Examine each line of the data, and copy the ones containing "finanze".

::: Working data :::

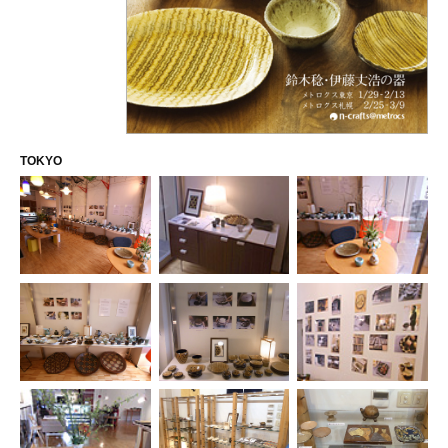
TOKYO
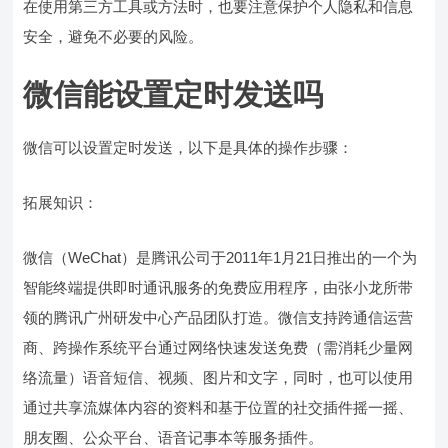
在使用第三方工具或方法时，也要注意保护个人隐私和信息
安全，避免不必要的风险。
微信能设置定时发送吗
微信可以设置定时发送，以下是具体的操作步骤：
拓展知识：
微信（WeChat）是腾讯公司于2011年1月21日推出的一个为
智能终端提供即时通讯服务的免费应用程序，由张小龙所带
领的腾讯广州研发中心产品团队打造。微信支持跨通信运营
商、跨操作系统平台通过网络快速发送免费（需消耗少量网
络流量）语音短信、视频、图片和文字，同时，也可以使用
通过共享流媒体内容的资料和基于位置的社交插件摇一摇、
朋友圈、公众平台、语音记事本等服务插件。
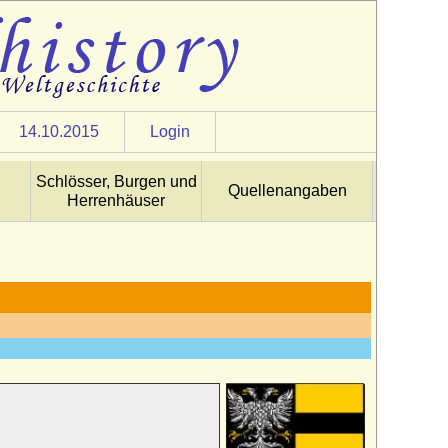
14.10.2015
Login
Schlösser, Burgen und
Quellenangaben
Herrenhäuser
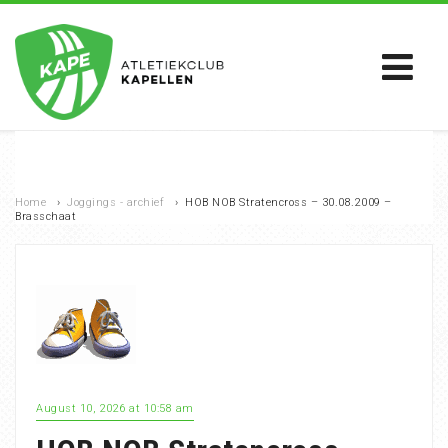
Home
›
Joggings - archief
›
HOB NOB Stratencross – 30.08.2009 –
Brasschaat
August 10, 2026 at 10:58 am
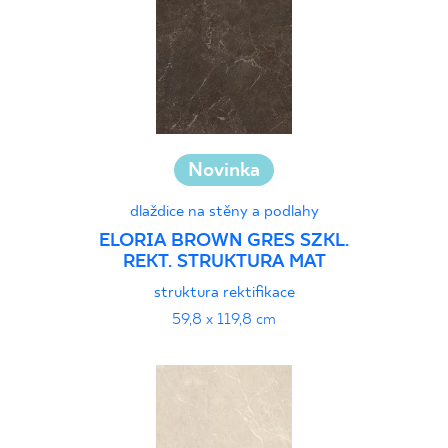
Novinka
dlaždice na stěny a podlahy
ELORIA BROWN GRES SZKL.
REKT. STRUKTURA MAT
struktura rektifikace
59,8 x 119,8 cm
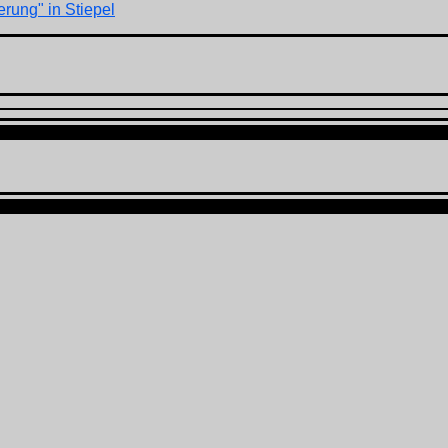
rung" in Stiepel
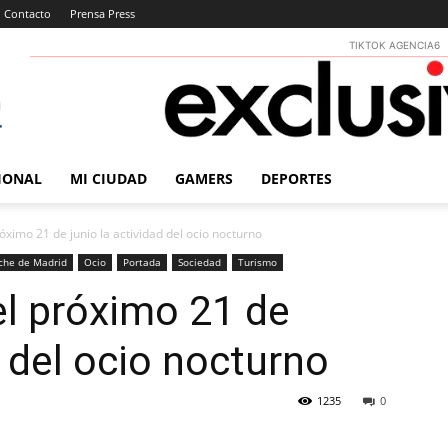
Contacto
Prensa Press
TIKTOK AGENCIA6
IONAL
MI CIUDAD
GAMERS
DEPORTES
ximo 21 de junio la actividad del ocio nocturno
che de Madrid
Ocio
Portada
Sociedad
Turismo
l próximo 21 de
d del ocio nocturno
1235
0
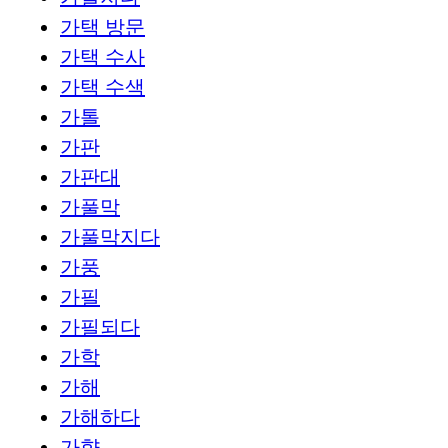
가택 방문
가택 수사
가택 수색
가톨
가판
가판대
가풀막
가풀막지다
가풍
가필
가필되다
가학
가해
가해하다
가향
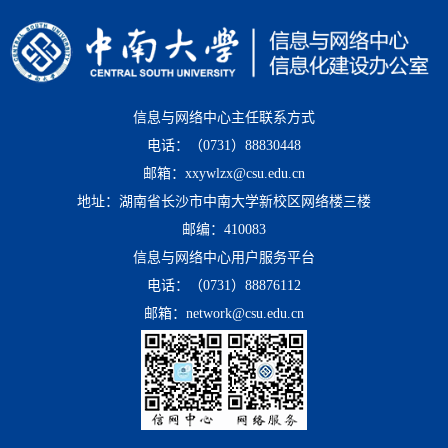
信息与网络中心主任联系方式
电话：（0731）88830448
邮箱：xxywlzx@csu.edu.cn
地址：湖南省长沙市中南大学新校区网络楼三楼
邮编：410083
信息与网络中心用户服务平台
电话：（0731）88876112
邮箱：network@csu.edu.cn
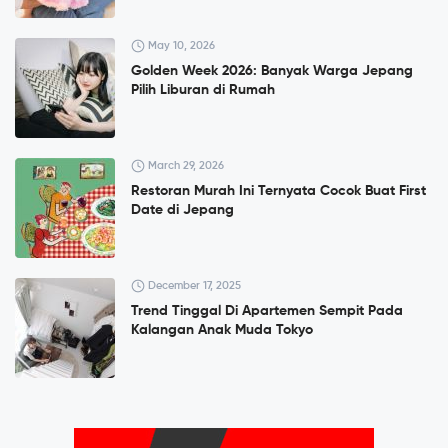
May 10, 2026
Golden Week 2026: Banyak Warga Jepang
Pilih Liburan di Rumah
March 29, 2026
Restoran Murah Ini Ternyata Cocok Buat First
Date di Jepang
December 17, 2025
Trend Tinggal Di Apartemen Sempit Pada
Kalangan Anak Muda Tokyo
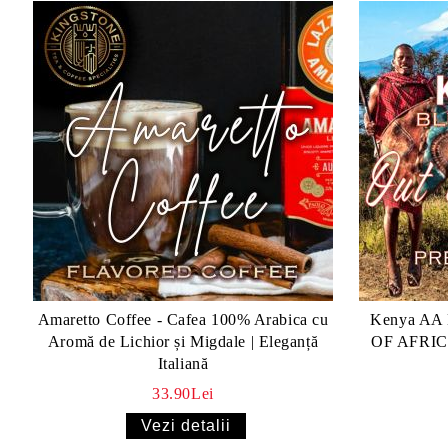
Amaretto Coffee - Cafea 100% Arabica cu
Kenya AA
Aromă de Lichior și Migdale | Eleganță
OF AFRICA"
Italiană
33.90Lei
Vezi detalii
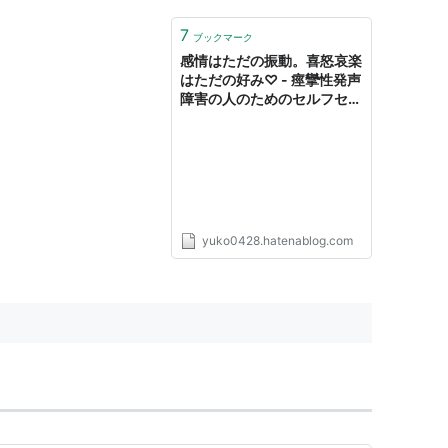
7
ブックマーク
感情はただの振動。喜怒哀楽
はただの好み♡ - 痙攣性発声
障害の人のためのセルフセラ
ピー
yuko0428.hatenablog.com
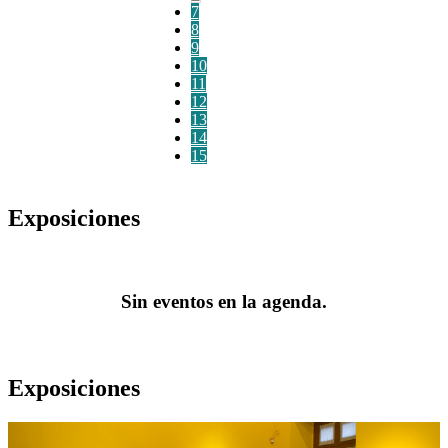
7
8
9
10
11
12
13
14
15
Exposiciones
Sin eventos en la agenda.
Exposiciones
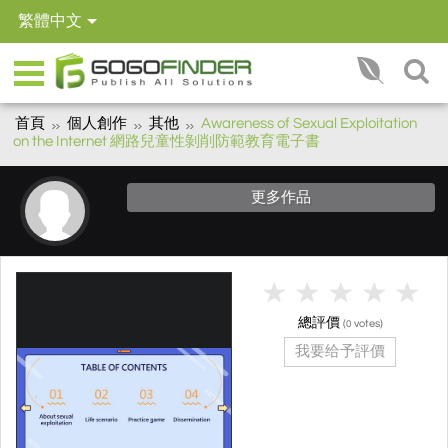
繁體中文
首頁
個人創作
其他
Awareness of Sexual Exploitation
on the Internet 網路兒童性剝削防範教育電子書
更多作品
總評價
(
votes)
0
我要给予評價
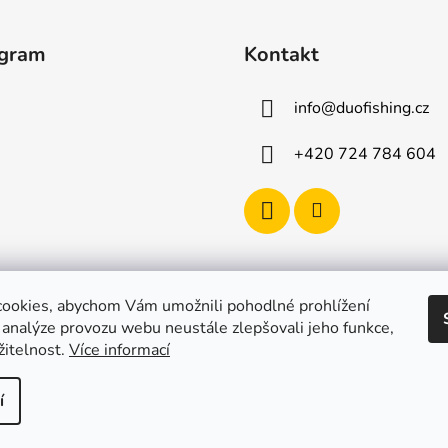
agram
Kontakt
info
@
duofishing.cz
+420 724 784 604
ookies, abychom Vám umožnili pohodlné prohlížení
 analýze provozu webu neustále zlepšovali jeho funkce,
žitelnost.
Více informací
í
razena.
Upravit nastavení cookies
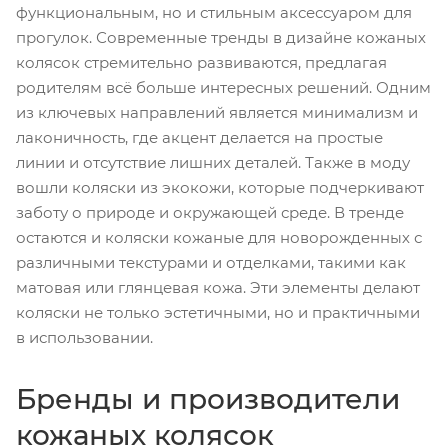
функциональным, но и стильным аксессуаром для
прогулок. Современные тренды в дизайне кожаных
колясок стремительно развиваются, предлагая
родителям всё больше интересных решений. Одним
из ключевых направлений является минимализм и
лаконичность, где акцент делается на простые
линии и отсутствие лишних деталей. Также в моду
вошли коляски из экокожи, которые подчеркивают
заботу о природе и окружающей среде. В тренде
остаются и коляски кожаные для новорожденных с
различными текстурами и отделками, такими как
матовая или глянцевая кожа. Эти элементы делают
коляски не только эстетичными, но и практичными
в использовании.
Бренды и производители
кожаных колясок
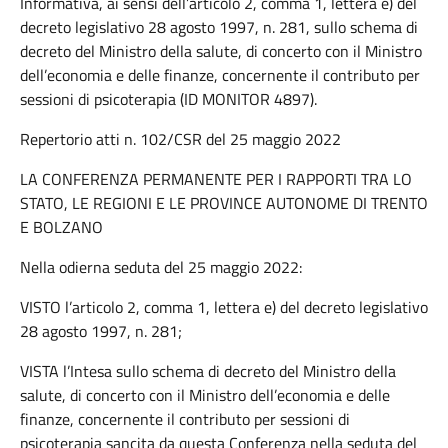
Informativa, ai sensi dell’articolo 2, comma 1, lettera e) del
decreto legislativo 28 agosto 1997, n. 281, sullo schema di
decreto del Ministro della salute, di concerto con il Ministro
dell’economia e delle finanze, concernente il contributo per
sessioni di psicoterapia (ID MONITOR 4897).
Repertorio atti n. 102/CSR del 25 maggio 2022
LA CONFERENZA PERMANENTE PER I RAPPORTI TRA LO
STATO, LE REGIONI E LE PROVINCE AUTONOME DI TRENTO
E BOLZANO
Nella odierna seduta del 25 maggio 2022:
VISTO l’articolo 2, comma 1, lettera e) del decreto legislativo
28 agosto 1997, n. 281;
VISTA l’Intesa sullo schema di decreto del Ministro della
salute, di concerto con il Ministro dell’economia e delle
finanze, concernente il contributo per sessioni di
psicoterapia sancita da questa Conferenza nella seduta del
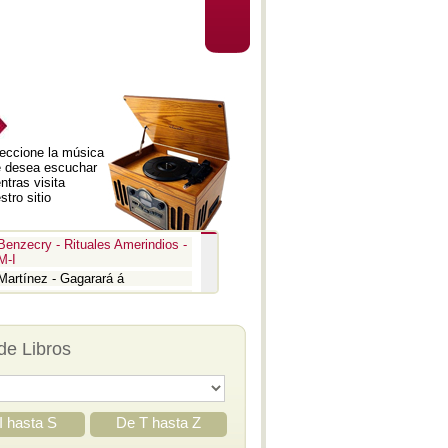
eccione la música
 desea escuchar
ntras visita
stro sitio
Benzecry - Rituales Amerindios -
M-I
Martínez - Gagarará á
Prokofiev - Pedro y el lobo
Benzecry - Inti Raymi
Prokofiev - La guerra y la paz -
de Libros
Aria
Prokofiev - La guerra y la paz -
Epígrafe
Prokofiev - Romeo y Julieta -
Suite 3
I hasta S
De T hasta Z
Prokofiev - Iván el Terrible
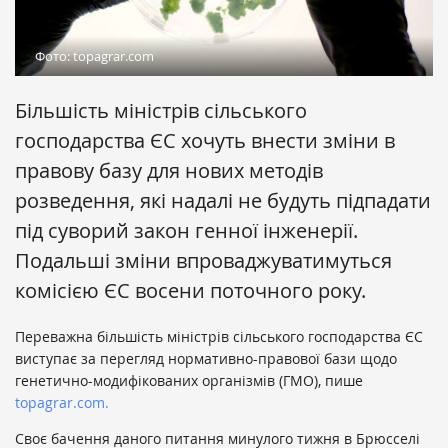
Фото: topagrar.com
Більшість міністрів сільського
господарства ЄС хочуть внести зміни в
правову базу для нових методів
розведення, які надалі не будуть підпадати
під суворий закон генної інженерії.
Подальші зміни впроваджуватимуться
комісією ЄС восени поточного року.
Переважна більшість міністрів сільського господарства ЄС
виступає за перегляд нормативно-правової бази щодо
генетично-модифікованих організмів (ГМО), пише
topagrar.com.
Своє бачення даного питання минулого тижня в Брюсселі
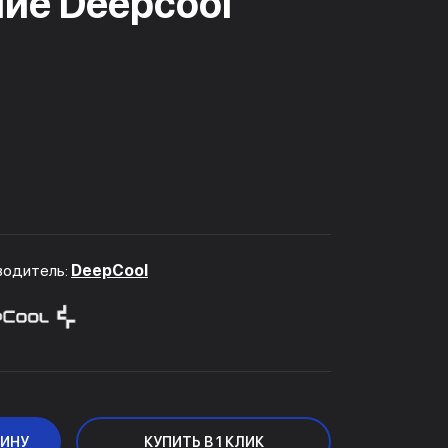
ние Deepcool
водитель:
DeepCool
ЗИНУ
КУПИТЬ В 1 КЛИК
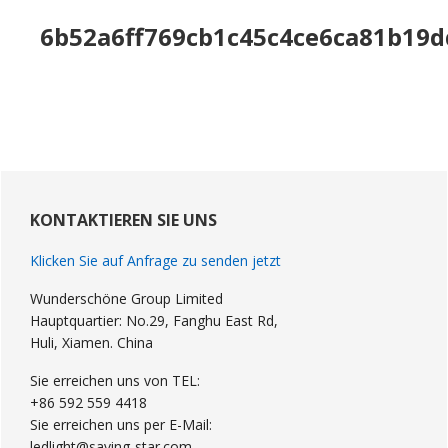
6
b52a6ff769cb1c45c4ce6ca81b19d
Primary
Sidebar
KONTAKTIEREN SIE UNS
Klicken Sie auf Anfrage zu senden jetzt
Wunderschöne Group Limited
Hauptquartier: No.29, Fanghu East Rd,
Huli, Xiamen. China
Sie erreichen uns von TEL:
+86 592 559 4418
Sie erreichen uns per E-Mail:
ledlight@saving-star.com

:::

» Answer to this task
dell’economia e delle finanze, concernente il contributo per
finanze, concernente il contributo per sessioni di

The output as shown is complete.